Aduana Football Club is a professional football club, based in Dormaa Ahenkro, Bono Region, Ghana. The club is competing in the Ghanaian Premier League. It made history by winning the Ghana Premier League at their first attempt with 53 points. It became the ninth club to win the Ghana Premier League in its 54-year-old history.

History

Early years 
In 1984, four natives of Dormaa Ahenkro, Bono Region led by Agya Donkor, a goldsmith and supported by Kofi Boahen, Iddrisa Issaka and one other unnamed person registered to play in the regional division 4 league of Ghana, bringing Aduana Stars Football Club to birth in 1985. Due to the decision to adopt the official emblem of the Aduana clan, the group had to seek for the permission from the Aduanahene (who was a paramount chief of Aboabo no 3), which he accepted.

Aduana Stars went on to play in the division 4 of the Ghana league for two years before gaining promotion into the division 3 league in 1986. After that promotion, the club declined and didn't see much progress afterwards.
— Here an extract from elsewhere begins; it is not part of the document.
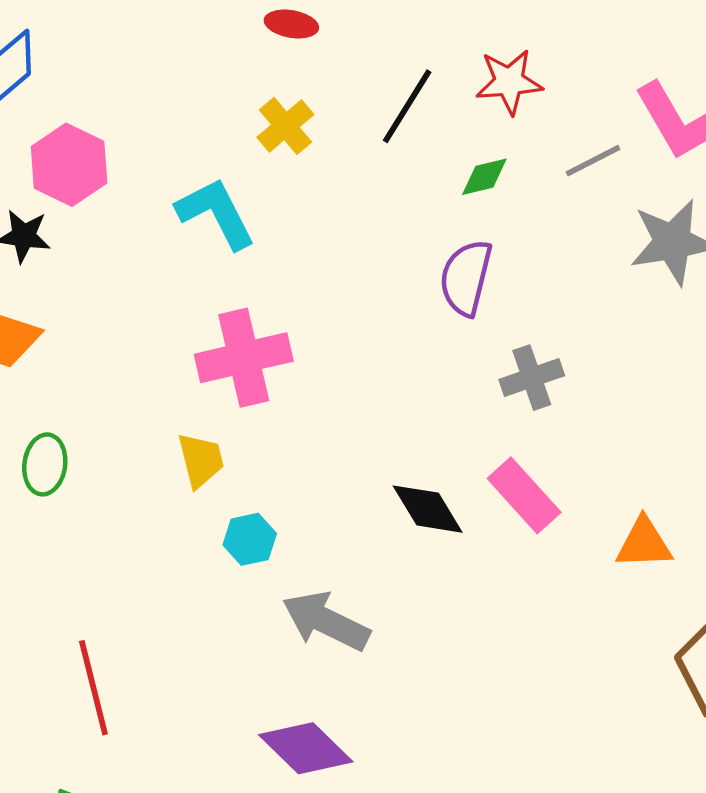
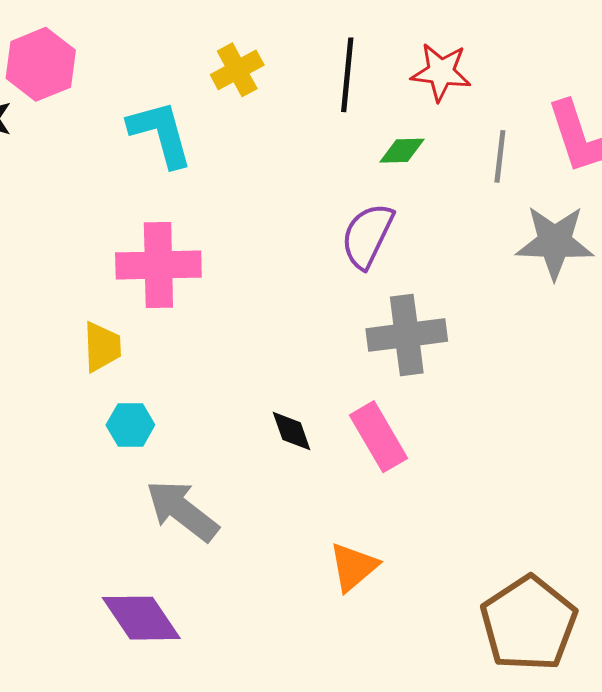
black line: (407, 106) -> (347, 75), turned -38
gray line: (593, 161) -> (500, 156), turned -68
gray cross: (532, 378) -> (407, 335), size x1.4
black diamond: (428, 509) -> (292, 431), size x0.7
orange triangle: (644, 543) -> (353, 567), moved, turned -50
Take over by Paramount chief or Omanhene of Dormaa Ahenkro
Due to financial issues and the retrogressing of the club, it led to the decision of the Omanhene of Dormaa Osagyefo Oseadeeyo Dr. Nana Agyeman Badu II who is also a High Court Judge in Tema, to take over the management of the club. Subsequent to his take over, the club played in the lower divisions for some years moving up the ladder and finally getting promoted to the Ghana Premier League on 19 August 2009 for the first time in their history, after Richard Addai scored the winning goal in their last fixture against Universal Stars to help them to a 2–1 victory at the Baba Yara Sports Stadium.

2009–2019 
Within this period Aduana Stars won the Ghana Premier League title two times, once in 2010 and once in 2017. They also won the Ghana super cup in 2018 and competed in the CAF Champions league as champions of Ghana on two occasions, in 2011 and in 2018.

2010 (League triumph) 
Aduana's first Ghana Premier League goal was scored by Richard Addai. On 17 October 2009, Aduana Stars picked up their first top flight win in a match against Heart of Lions at the Agyeman Badu I Park in Dormaa through Richard Addae's 73rd-minute strike.
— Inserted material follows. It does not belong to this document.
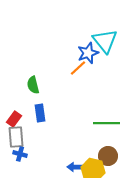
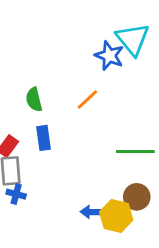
blue star: (88, 53) -> (109, 56), turned -30
orange line: (78, 68) -> (87, 100), moved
They first won the title in 2009–10 when the team ended the season as the fewest scoring side in the League, setting a world record for least productive champions with 19 goals in 30 matches. With an average of 0.6333 goals per match, they broke the all-time record set by Trabzonspor. The Turkish Süper Lig side became champions in 1979–80 with 25 goals in 30 matches (average of 0.8333).

In a league of 16 clubs that generated 30 matches, Aduana Stars won 15 matches, drew 8 and lost 7 beating Obuase Ashanti Gold S.C to the title by the head-to-head margin which had been adopted by the Ghana premier league board (PLB) in case of a tie, after both clubs garnered 53 points from all the 30 matches played at the end of the season.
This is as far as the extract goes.